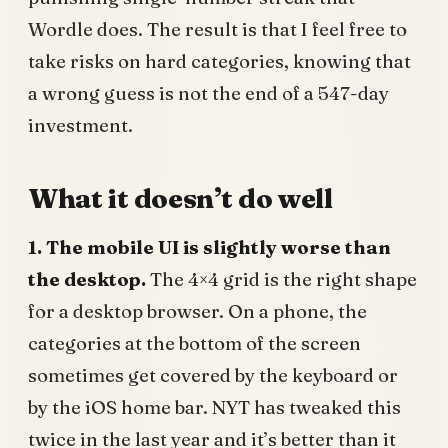
Wordle does. The result is that I feel free to
take risks on hard categories, knowing that
a wrong guess is not the end of a 547-day
investment.
What it doesn’t do well
1. The mobile UI is slightly worse than
the desktop.
The 4×4 grid is the right shape
for a desktop browser. On a phone, the
categories at the bottom of the screen
sometimes get covered by the keyboard or
by the iOS home bar. NYT has tweaked this
twice in the last year and it’s better than it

[Required work]:
Reproduce exactly, with nothing added, the lines from the one that contains "the desktop." to the end of the data.

[Solution for this exercise]:
the desktop.
The 4×4 grid is the right shape
for a desktop browser. On a phone, the
categories at the bottom of the screen
sometimes get covered by the keyboard or
by the iOS home bar. NYT has tweaked this
twice in the last year and it’s better than it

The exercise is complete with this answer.